Roma, bu devirden itibaren değişik sülalelerce ve daha çok askeri diktatörlükler tarafından yönetilmiştir. Batıda Germenlerin askeri baskıları, doğuda Sasanilerle süren mücadeleler imparatorluğun askeri yönden zayıflamasına yol açtığı gibi, askerlerin imparatorluk yönetimindeki rollerinin artmasına da sebep olmuştur. 235 yılından itibaren senatonun rolü tamamen ortadan kaldırılmış, hıristiyanlara ağır baskılar yapılarak topluca mezarlara gömme, inananları arenalarda vahşi hayvanlara canlı canlı parçalatarak bu vahşeti zevkle izleme, II. ve III. yüzyıllarda çokça rastlanan bir durumdu. İnananlara baskı özellikle Diokletianus döneminde dayanılmaz boyutlara ulaşmıştır.


375 yılında ülkeyi uzun süreli karışıklıklar içersine sokan «Kavimler Göçü» yaşanmıştır.
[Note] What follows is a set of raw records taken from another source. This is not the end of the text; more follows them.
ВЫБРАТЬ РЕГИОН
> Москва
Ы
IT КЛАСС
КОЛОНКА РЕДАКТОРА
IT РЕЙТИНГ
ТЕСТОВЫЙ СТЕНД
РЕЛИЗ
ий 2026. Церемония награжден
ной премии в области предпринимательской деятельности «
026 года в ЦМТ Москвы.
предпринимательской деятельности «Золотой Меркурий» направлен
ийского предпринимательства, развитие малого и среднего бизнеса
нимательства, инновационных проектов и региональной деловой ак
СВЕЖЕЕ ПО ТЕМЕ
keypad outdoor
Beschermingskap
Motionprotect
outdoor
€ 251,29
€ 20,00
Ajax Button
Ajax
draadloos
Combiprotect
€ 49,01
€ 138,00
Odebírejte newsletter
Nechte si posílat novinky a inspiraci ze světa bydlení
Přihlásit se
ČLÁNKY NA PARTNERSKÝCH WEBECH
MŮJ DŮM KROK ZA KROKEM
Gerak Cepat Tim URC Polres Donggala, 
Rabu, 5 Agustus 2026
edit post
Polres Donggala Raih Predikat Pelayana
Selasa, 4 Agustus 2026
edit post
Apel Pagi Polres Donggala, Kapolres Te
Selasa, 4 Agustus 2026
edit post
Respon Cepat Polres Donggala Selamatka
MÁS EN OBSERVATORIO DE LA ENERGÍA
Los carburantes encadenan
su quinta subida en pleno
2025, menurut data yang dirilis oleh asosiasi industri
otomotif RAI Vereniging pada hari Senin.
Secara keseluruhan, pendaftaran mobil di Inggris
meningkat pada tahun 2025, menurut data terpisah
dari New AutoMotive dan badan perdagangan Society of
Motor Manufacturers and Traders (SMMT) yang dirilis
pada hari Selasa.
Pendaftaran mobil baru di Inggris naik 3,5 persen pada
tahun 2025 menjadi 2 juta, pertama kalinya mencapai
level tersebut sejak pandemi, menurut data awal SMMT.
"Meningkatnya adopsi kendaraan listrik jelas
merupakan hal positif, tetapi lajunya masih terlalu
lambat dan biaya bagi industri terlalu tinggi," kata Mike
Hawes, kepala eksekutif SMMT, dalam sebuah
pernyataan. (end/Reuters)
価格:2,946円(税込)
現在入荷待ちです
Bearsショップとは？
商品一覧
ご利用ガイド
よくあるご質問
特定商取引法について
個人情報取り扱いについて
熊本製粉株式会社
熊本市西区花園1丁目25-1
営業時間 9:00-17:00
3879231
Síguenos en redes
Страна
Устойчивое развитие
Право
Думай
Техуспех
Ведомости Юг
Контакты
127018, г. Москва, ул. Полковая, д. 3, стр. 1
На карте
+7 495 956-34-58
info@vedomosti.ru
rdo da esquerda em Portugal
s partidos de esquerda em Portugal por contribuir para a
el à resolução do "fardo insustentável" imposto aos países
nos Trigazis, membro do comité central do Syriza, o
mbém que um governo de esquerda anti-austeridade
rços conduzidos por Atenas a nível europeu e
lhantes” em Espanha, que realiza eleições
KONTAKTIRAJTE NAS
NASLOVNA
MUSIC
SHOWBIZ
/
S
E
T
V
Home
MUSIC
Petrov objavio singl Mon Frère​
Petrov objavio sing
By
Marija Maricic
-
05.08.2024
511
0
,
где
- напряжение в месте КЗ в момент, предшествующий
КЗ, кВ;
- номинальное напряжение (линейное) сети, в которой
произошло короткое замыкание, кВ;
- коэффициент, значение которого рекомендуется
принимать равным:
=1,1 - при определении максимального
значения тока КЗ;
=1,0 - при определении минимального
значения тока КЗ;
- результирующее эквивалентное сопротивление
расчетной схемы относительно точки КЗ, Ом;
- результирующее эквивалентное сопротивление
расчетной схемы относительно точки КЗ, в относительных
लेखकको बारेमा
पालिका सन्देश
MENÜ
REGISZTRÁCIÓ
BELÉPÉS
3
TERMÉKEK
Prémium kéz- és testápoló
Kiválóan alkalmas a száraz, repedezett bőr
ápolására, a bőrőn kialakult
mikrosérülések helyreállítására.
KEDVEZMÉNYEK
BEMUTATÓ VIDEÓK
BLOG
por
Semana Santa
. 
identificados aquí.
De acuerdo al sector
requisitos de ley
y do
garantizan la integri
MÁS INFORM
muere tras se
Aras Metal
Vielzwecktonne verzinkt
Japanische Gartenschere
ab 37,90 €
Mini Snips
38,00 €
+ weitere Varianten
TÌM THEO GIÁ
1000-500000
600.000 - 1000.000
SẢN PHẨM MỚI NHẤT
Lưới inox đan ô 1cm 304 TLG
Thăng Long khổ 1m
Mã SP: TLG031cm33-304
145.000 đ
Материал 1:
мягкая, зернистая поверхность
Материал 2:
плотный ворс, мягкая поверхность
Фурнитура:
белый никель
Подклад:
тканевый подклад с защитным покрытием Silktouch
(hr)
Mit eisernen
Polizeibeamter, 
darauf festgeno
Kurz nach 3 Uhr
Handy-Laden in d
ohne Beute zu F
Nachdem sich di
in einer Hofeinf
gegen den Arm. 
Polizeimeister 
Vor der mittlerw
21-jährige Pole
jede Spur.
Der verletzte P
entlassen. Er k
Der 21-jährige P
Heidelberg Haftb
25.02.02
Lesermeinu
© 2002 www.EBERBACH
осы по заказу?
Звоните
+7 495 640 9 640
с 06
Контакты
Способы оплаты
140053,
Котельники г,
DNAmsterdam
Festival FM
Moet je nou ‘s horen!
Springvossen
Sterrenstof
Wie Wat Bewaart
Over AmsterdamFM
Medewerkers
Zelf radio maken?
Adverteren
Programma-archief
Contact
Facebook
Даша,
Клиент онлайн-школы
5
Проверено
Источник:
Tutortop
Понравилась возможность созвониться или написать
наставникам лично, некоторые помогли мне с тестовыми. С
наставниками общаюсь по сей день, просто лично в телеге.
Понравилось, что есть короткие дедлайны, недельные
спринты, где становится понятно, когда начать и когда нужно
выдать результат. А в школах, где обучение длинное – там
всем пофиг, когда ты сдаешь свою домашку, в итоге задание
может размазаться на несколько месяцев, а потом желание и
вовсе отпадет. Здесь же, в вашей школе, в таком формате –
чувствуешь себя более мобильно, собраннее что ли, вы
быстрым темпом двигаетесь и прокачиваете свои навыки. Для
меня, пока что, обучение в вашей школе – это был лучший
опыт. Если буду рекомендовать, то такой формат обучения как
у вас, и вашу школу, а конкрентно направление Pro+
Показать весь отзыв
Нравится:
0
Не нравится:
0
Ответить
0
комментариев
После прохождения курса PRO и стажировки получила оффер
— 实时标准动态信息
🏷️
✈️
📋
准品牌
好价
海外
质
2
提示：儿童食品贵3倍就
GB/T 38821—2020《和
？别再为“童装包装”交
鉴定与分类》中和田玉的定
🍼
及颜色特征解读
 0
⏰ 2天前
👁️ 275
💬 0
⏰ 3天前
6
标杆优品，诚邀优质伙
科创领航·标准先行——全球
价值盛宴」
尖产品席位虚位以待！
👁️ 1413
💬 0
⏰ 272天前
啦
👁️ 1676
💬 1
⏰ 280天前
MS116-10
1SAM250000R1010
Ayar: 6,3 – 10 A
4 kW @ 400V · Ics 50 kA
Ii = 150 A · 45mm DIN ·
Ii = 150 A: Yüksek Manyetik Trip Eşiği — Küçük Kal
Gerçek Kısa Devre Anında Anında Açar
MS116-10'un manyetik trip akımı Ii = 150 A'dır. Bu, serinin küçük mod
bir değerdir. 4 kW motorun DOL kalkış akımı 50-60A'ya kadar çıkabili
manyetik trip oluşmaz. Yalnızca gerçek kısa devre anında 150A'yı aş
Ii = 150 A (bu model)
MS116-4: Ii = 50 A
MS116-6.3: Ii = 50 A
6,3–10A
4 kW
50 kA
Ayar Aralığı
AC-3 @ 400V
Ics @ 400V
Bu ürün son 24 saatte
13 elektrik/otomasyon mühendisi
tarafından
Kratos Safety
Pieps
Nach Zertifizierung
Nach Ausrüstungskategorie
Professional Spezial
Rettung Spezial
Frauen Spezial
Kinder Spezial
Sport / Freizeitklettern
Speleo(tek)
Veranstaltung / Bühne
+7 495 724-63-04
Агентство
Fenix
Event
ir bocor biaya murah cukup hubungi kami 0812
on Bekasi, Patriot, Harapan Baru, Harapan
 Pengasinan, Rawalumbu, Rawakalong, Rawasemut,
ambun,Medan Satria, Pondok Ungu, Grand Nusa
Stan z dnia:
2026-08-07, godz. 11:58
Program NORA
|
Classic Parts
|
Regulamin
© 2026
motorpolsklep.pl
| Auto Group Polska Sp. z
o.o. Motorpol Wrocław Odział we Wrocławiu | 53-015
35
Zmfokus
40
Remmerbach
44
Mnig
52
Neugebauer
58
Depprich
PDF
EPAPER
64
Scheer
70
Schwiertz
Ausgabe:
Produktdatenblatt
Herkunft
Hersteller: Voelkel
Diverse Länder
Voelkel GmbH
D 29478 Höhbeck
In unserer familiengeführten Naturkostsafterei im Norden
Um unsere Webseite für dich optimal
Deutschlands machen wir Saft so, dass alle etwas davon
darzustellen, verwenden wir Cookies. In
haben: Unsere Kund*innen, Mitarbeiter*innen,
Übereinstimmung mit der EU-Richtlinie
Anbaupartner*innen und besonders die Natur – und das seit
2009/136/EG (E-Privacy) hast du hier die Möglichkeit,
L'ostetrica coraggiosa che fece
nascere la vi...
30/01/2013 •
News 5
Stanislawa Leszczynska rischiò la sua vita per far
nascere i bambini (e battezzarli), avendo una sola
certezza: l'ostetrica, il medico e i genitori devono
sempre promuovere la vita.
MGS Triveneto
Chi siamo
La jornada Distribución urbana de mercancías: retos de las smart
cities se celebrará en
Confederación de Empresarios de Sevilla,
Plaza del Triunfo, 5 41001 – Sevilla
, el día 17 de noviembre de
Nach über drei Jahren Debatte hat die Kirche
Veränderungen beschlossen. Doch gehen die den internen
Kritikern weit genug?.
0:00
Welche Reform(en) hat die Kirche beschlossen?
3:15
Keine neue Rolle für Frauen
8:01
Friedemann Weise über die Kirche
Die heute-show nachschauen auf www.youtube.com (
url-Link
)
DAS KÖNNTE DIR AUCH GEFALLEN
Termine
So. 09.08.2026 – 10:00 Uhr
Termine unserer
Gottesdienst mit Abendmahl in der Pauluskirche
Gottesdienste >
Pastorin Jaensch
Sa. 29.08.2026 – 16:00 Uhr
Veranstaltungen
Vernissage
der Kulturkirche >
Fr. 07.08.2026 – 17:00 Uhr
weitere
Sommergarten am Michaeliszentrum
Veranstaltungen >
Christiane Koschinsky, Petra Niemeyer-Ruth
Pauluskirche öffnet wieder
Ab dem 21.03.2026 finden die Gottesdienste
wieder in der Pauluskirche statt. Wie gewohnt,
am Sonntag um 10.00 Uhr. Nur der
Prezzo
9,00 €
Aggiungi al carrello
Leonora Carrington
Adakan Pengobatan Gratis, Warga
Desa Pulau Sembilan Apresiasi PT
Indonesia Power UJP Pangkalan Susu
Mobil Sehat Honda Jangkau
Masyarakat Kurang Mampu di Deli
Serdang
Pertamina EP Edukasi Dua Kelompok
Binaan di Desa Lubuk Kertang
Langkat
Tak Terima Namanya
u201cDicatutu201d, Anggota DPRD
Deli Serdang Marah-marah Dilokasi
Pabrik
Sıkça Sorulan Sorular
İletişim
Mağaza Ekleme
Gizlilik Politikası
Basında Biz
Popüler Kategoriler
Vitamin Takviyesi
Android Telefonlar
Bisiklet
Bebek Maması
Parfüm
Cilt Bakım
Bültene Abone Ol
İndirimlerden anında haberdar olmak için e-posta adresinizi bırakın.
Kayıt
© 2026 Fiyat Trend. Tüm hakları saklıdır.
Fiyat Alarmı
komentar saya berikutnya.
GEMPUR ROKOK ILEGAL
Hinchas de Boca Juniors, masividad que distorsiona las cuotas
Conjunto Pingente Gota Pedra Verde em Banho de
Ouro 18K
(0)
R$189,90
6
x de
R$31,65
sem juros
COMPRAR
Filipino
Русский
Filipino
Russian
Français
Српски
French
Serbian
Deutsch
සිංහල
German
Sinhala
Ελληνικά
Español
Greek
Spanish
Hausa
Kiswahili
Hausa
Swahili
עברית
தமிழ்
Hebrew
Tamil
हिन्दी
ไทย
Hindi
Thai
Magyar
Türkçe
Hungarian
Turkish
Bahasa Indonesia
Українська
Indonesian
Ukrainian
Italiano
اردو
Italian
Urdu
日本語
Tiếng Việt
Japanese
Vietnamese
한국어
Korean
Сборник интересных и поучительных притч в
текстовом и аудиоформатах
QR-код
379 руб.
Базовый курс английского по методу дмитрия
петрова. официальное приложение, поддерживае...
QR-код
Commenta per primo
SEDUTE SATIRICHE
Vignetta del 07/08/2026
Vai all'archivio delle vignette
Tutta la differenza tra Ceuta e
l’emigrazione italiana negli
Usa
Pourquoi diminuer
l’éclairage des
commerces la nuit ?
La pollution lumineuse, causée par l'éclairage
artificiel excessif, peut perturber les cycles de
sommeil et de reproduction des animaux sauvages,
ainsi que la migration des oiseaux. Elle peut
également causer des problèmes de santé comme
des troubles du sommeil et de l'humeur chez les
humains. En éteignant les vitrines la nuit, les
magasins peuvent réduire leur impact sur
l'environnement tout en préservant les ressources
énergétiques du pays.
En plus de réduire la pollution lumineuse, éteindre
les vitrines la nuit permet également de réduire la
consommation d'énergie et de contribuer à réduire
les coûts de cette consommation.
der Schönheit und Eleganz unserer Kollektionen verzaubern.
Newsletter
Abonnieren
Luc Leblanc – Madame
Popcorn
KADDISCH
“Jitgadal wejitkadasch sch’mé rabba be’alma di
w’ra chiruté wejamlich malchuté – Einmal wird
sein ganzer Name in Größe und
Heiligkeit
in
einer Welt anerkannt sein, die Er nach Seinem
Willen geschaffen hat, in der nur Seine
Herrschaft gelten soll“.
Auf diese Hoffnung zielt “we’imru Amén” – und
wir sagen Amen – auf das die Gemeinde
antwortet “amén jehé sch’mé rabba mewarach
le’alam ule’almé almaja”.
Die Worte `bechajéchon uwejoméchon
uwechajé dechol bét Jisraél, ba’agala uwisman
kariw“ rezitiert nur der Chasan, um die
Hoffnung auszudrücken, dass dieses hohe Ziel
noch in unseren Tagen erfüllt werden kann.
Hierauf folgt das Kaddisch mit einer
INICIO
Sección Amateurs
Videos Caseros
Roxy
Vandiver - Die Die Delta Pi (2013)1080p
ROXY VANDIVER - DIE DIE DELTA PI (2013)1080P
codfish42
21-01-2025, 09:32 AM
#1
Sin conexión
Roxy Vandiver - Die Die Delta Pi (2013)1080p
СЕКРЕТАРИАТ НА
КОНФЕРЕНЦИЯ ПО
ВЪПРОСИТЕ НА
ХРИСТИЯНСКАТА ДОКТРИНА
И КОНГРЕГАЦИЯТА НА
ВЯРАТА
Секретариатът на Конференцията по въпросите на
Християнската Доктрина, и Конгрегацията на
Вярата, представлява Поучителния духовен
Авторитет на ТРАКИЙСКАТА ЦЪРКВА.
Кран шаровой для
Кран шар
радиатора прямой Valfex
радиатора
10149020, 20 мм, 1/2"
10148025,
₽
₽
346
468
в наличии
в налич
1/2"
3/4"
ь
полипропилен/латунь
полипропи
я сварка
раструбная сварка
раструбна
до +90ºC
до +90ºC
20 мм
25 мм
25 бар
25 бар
Türk soyunun bir kolunu oluşturan Hunların Avrupa'da ilerlemesi, Doğu Avrupa ve italya'nın kuzeyinde yaşayan Cermen, Got, Frank ve Vandalların Roma imparatorluk topraklarını aşarak çıkardığı uzun süreli karışıklık yaklaşık yirmi yıl sürmüştür. Büyük Theodosius; "Roma şehri askeri bakımdan sınırlardan uzak ve burada cumhuriyet taraftarları çoktur." diyerek 395 yılında imparatorluğu iki oğlu arasında bölüştürmüş, böylece Roma İmparatorluğu doğu ve batı olmak üzere ikiye ayrılmıştır. Doğu Roma'yı Arkadius'a, Batı Roma'yı ise küçük oğlu Honorius'a bırakmıştır. Doğu Roma, Konstantin'in kurduğu İstanbul’u başkent yaparak 1453’e kadar bir devlet olarak varlığını devam ettirirken, Batı Roma 476’da yıkılmıştır. Batı Roma'nın yıkılmasıyla Avrupa'da yıllarca devam edecek olan derebeylik düzenine geçilmiştir. Papa ve kilisenin yıllarca sürecek güçlü otoritesinin temelleri atılmıştır.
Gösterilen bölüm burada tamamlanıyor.